Alemanha cobra medidas imediatas

Segundo a Associação de Produtores de Suínos da Alemanha (ISN), mesmo após uma recuperação de € 0,10 por quilo no preço, os produtores ainda registram perdas estimadas em € 50 por animal. A entidade relaciona o cenário ao excesso de oferta no mercado europeu e à menor capacidade de escoamento para países de fora do bloco.

A mesa-redonda não resultou no anúncio de medidas imediatas. O Deutscher Bauernverband, associação de agricultores alemães, solicitou apoio à liquidez, antecipação de pagamentos da Política Agrícola Comum e instrumentos tributários para enfrentar períodos de crise.

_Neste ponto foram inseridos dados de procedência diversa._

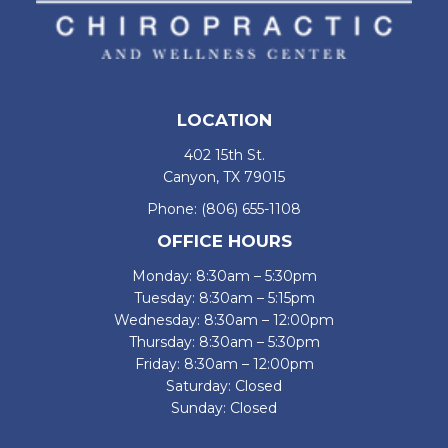
LOCATION
402 15th St.
Canyon, TX 79015
Phone:
(806) 655-1108
OFFICE HOURS
Monday: 8:30am – 5:30pm
Tuesday: 8:30am – 5:15pm
Wednesday: 8:30am – 12:00pm
Thursday: 8:30am – 5:30pm
Friday: 8:30am – 12:00pm
Saturday: Closed
Sunday: Closed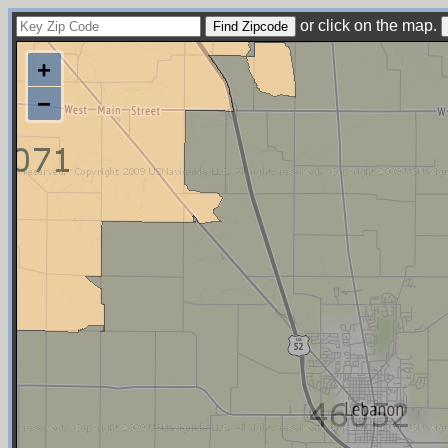
or click on the map.
+
−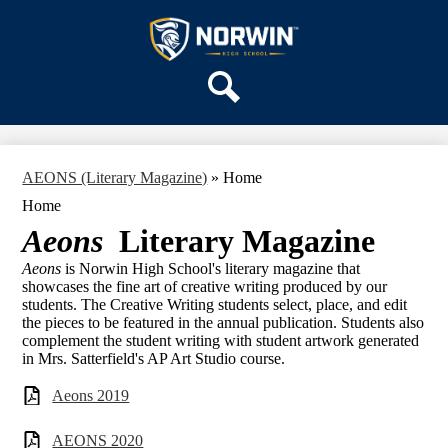
Skip
OUR SCHOOL
to
main
Norwin
SERVICES
content
High
DEPARTMENTS
School
Search
ACTIVITIES
STAFF
AEONS (Literary Magazine)
»
Home
DISTRICT HOME
Home
Aeons
Literary Magazine
Aeons
is Norwin High School's literary magazine that
showcases the fine art of creative writing produced by our
students. The Creative Writing students select, place, and edit
the pieces to be featured in the annual publication. Students also
complement the student writing with student artwork generated
in Mrs. Satterfield's AP Art Studio course.
Aeons 2019
AEONS 2020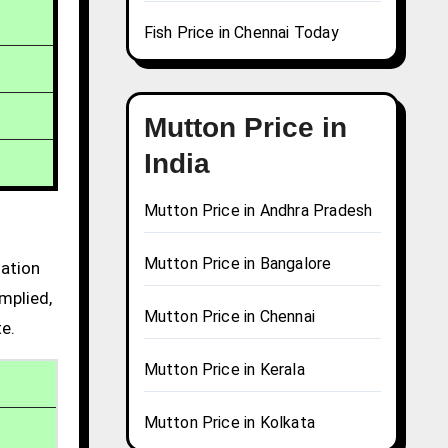
Fish Price in Chennai Today
Mutton Price in
India
Mutton Price in Andhra Pradesh
Mutton Price in Bangalore
mation
mplied,
Mutton Price in Chennai
te.
Mutton Price in Kerala
Mutton Price in Kolkata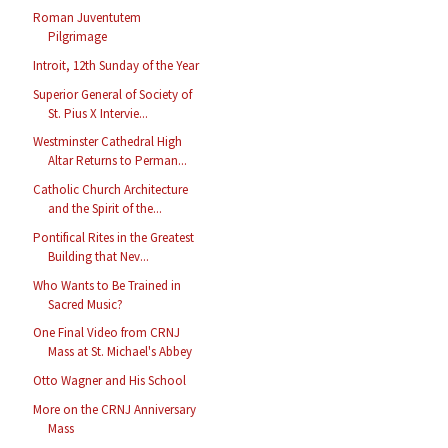
Roman Juventutem
Pilgrimage
Introit, 12th Sunday of the Year
Superior General of Society of
St. Pius X Intervie...
Westminster Cathedral High
Altar Returns to Perman...
Catholic Church Architecture
and the Spirit of the...
Pontifical Rites in the Greatest
Building that Nev...
Who Wants to Be Trained in
Sacred Music?
One Final Video from CRNJ
Mass at St. Michael's Abbey
Otto Wagner and His School
More on the CRNJ Anniversary
Mass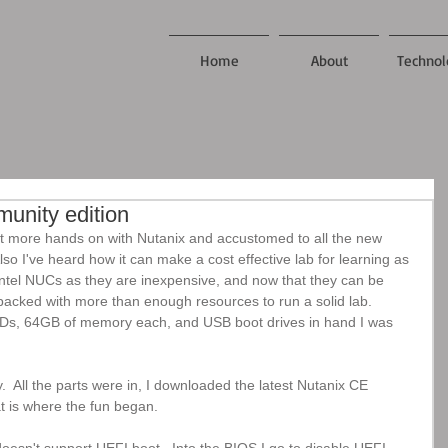
Home
About
Technol
munity edition
t more hands on with Nutanix and accustomed to all the new 
so I've heard how it can make a cost effective lab for learning as 
 Intel NUCs as they are inexpensive, and now that they can be 
cked with more than enough resources to run a solid lab.  
, 64GB of memory each, and USB boot drives in hand I was 
 All the parts were in, I downloaded the latest Nutanix CE 
t is where the fun began.  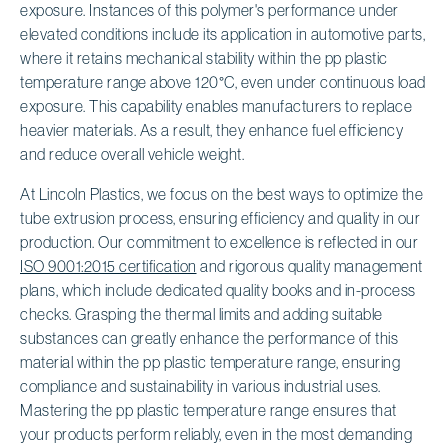
exposure. Instances of this polymer's performance under
elevated conditions include its application in automotive parts,
where it retains mechanical stability within the pp plastic
temperature range above 120°C, even under continuous load
exposure. This capability enables manufacturers to replace
heavier materials. As a result, they enhance fuel efficiency
and reduce overall vehicle weight.
At Lincoln Plastics, we focus on the best ways to optimize the
tube extrusion process, ensuring efficiency and quality in our
production. Our commitment to excellence is reflected in our
ISO 9001:2015 certification
and rigorous quality management
plans, which include dedicated quality books and in-process
checks. Grasping the thermal limits and adding suitable
substances can greatly enhance the performance of this
material within the pp plastic temperature range, ensuring
compliance and sustainability in various industrial uses.
Mastering the pp plastic temperature range ensures that
your products perform reliably, even in the most demanding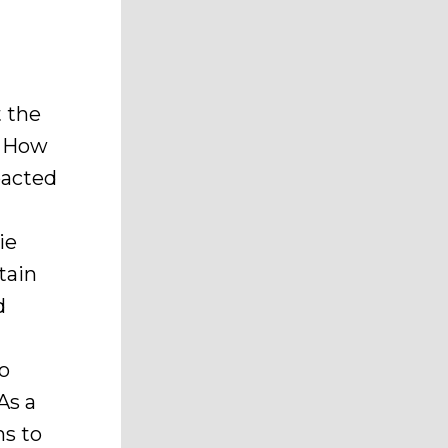
t the
. How
pacted
ie
tain
d
to
As a
ms to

Suinocultura europeia enfrenta perdas na Alemanha e possíveis mudanças na produção dinamarquesa. Crédito: Reprodução.

Dinamarca prepara novas regras

Para atender a objetivos climáticos e de bem-estar animal, o novo governo dinamarquês propõe uma taxa sobre emissões da pecuária a partir de 2030, aumento da idade mínima de desmame de três para quatro semanas, fim gradual do corte rotineiro de caudas e restrições adicionais ao uso de antibióticos. Também há planos de reduzir o confinamento permanente de matrizes e direcionar mais animais ao processamento interno.

O país mantinha 12,3 milhões de suínos em 2025, o terceiro maior plantel europeu, segundo dados do Eurostat citados pela AHDB. Aproximadamente 85% da produção dinamarquesa é exportada, e o país responde por cerca de 21% das importações britânicas de carne suína.

Uma eventual redução da produção pode diminuir a oferta e reorganizar fluxos comerciais na Europa, com impacto maior no Reino Unido. O movimento também pode abrir espaço para produtores britânicos, caso indústrias e varejistas busquem fornecedores alternativos.

As mudanças dinamarquesas, porém, ainda dependem de consultas e implementação. Enquanto a Alemanha enfrenta uma crise imediata de rentabilidade, a Dinamarca discute alterações estruturais que podem elevar custos e modificar a cadeia suína europeia.